After showing the video, the gaggle interviewed the interviewer, who produced random unsubstantiated claims and conclusions. (Fox News: tinyurl.com/students-foxed) The thing is, notwithstanding the condescension of the couched, those students were apodictically correct.

Which is not to say that ISIS or wannabes in their thrall are incapable of doing considerable harm in the U.S. They have. They will again. But destroying the institutions of our democracy? That, only Trump is doing. Killing Americans by the tens of thousands? Not ISIS, not on our soil. We don’t yet know whether Trump’s impulsive, discohesive (The Atlantic: tinyurl.com/headed-south) foreign policy will lead to American deaths. Let’s hope not. With certainty, though, we know his domestic policies will.

For example: Each year, between 12,000 and 15,000 Americans die from asbestos-related causes. Yet Donald Trump — who’s referred to asbestos as “100 percent safe” — and his EPA head would deregulate it. In the same phlebitic vein, their removal of environmental protections, clean air regulations, water quality rules, allowing the use of clearly dangerous pesticides, reversing climate change mitigation and coal plant cleanup, and too much more to stomach, will lead to countless more death and disability than ISIS ever dreamed. So will his rejection of science research. Trumpists’ denials won’t change the truth. If they’ve somehow rationalized approval of those destructive actions, they need to explain why.

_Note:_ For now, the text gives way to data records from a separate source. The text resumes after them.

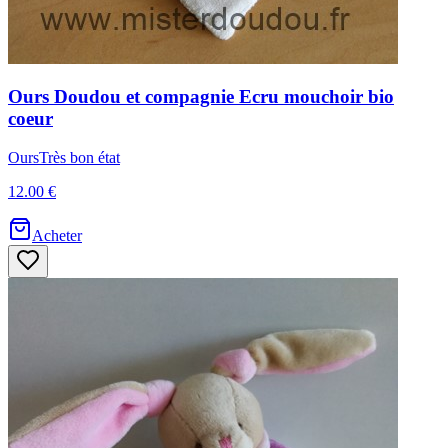
Ours
Doudou et compagnie
Ecru mouchoir bio
coeur
Ours
Très bon état
12.00 €
Acheter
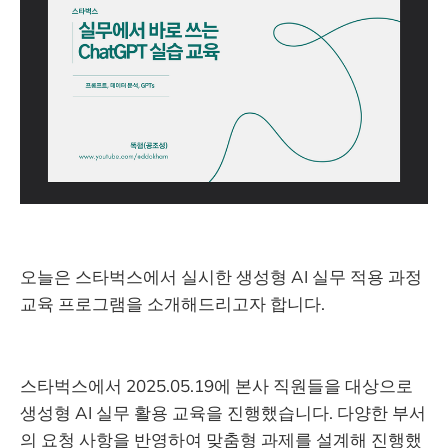
오늘은 스타벅스에서 실시한 생성형 AI 실무 적용 과정
교육 프로그램을 소개해드리고자 합니다.
스타벅스에서 2025.05.19에 본사 직원들을 대상으로
생성형 AI 실무 활용 교육을 진행했습니다. 다양한 부서
의 요청 사항을 반영하여 맞춤형 과제를 설계해 진행했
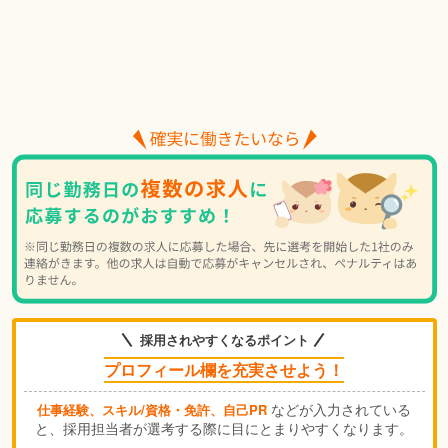
採用されやすくなるポイント
プロフィール欄を充実させよう！
などが入力されている
仕事経験、スキル/資格・免許、自己PR
と、採用担当者が選考する際に目にとまりやすくなります。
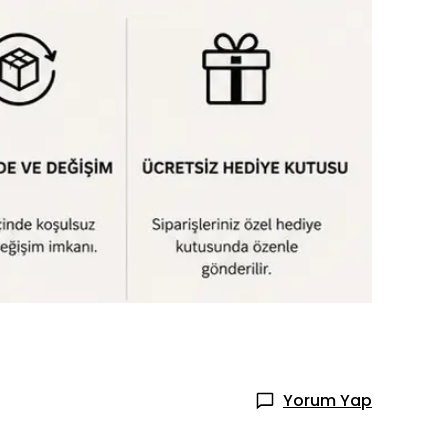
Yorum Yap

Threatening our free press, attacking the exercise of rights to assembly and protest, granting clandestine ethics waivers to his swamp-born appointees (The New York Times: tinyurl.com/new-waive), Trump erodes the sources of trust in government, and the ways by which we hold it to account. Trump’s steady stream of lies big and small, and his reneging on most of the promises on which he campaigned (golf being the least of it!) make it obligatory to question everything coming from him or his government. Same with his tweets. (The Washington Post: tinyurl.com/tweet-flip) Is this more damaging than ISIS? In terms of what makes America great, absolutely.

This isn’t speculation; it’s happening. And if lying about releasing tax records doesn’t rise to the level of life-threatening, it does, along with the aforementioned throwing ethics overboard (The Washington Post: tinyurl.com/ethic-fail), raise legitimate concerns about having turned our government over to thieves and swindlers, who’d enrich themselves at the expense of the health and well-being of average Americans. As witness, the tens of thousands of deaths predicted by repealing Obamacare to provide tax breaks for their pals; or the effects on women’s health of defunding Planned Parenthood (which Trump signed in private), or the heartless results of cutting nutrition programs for children?

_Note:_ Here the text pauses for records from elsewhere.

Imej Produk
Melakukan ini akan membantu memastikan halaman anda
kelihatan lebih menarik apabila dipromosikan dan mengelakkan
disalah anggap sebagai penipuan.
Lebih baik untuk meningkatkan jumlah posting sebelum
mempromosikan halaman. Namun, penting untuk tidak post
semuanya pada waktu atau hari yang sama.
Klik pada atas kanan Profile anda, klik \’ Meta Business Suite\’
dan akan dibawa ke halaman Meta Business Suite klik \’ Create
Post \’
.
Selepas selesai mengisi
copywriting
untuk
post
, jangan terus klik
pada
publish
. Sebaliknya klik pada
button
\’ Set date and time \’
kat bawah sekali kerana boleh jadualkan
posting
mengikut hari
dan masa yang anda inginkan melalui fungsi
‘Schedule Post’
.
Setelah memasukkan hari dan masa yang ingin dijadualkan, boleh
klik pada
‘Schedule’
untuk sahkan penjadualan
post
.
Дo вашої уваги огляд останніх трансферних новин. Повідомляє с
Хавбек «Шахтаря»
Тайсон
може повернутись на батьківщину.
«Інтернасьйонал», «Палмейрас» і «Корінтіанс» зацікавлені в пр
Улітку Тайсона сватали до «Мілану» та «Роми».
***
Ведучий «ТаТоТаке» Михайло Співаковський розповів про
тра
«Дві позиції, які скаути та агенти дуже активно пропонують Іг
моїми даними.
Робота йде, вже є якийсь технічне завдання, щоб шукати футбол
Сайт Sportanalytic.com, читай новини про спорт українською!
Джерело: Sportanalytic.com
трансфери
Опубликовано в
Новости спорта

The greater threat is obvious. The only way America can be brought down is from within, by lying autocratic politicians, deceivers, robber-barons, and by the lazy voters (and non-voters) and complicit press who enable and excuse them. Trumpism is the Cascadia fault line. ISIS is a tremor.

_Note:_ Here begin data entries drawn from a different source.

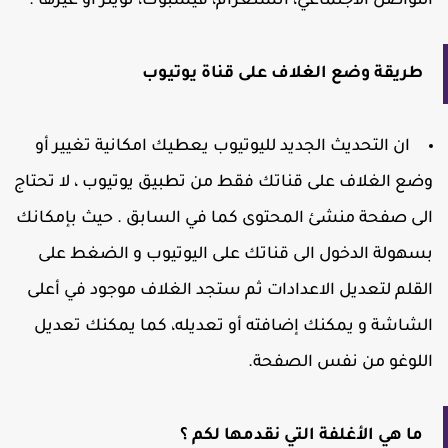
لتواصل الاجتماعي، انستغرام، فيسبوك، تويتر أو غيرها .
طريقة وضع الغلاف على قناة يوتيوب
ان التحديث الجديد لليوتيوب يعطيك امكانية تغيير أو
ضع الغلاف على قناتك فقط من تطبيق يوتيوب ، لا تحتاج
لى صفحة منشئ المحتوى كما في السابق . حيث بإمكانك
سهولة الدخول الى قناتك على اليوتيوب و الضغط على
لقلم لتعديل الاعدادات ثم ستجد الغلاف موجود في أعلى
لشاشة و يمكنك إضافته أو تعديله، كما يمكنك تعديل
للوغو من نفس الصفحة.
ما هي الأغلفة التي نقدمها لكم ؟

And now, having praised those Harvardites for their grasp of the obvious, let me acknowledge college students can also be idiots. When I was one, I was one. But I never shouted anyone down, demanded a speaker be disinvited, or felt “unsafe” in the face of contrary ideas. Nor did my classmates, some of whom turned their backs, or walked out, or refused diplomas when Robert McNamara was given an honorary degree at our graduation. (That was early enough among Vietnam war protests that it made national headlines.)

No more than “alt-right” threats and violence against minorities define true conservatism, those overly sensitive, safe-space-seeking, micro-aggression-claiming, speech-drowning students don’t define liberalism. They’re the opposite. They anger and embarrass me, as do administrators who coddle them. There are words and actions, especially directed against minorities, that are inexcusable and shouldn’t be tolerated, on campus or anywhere. But if colleges and universities aren’t places where uncomfortable and unfamiliar ideas can be aired and challenged by direct discourse, what are?

As to those who turn peaceful protests violent, I abhor them even more. Effectively, they may as well be working for Trump. For that matter, since it’s always a handful of goons in disguise, who can say they aren’t?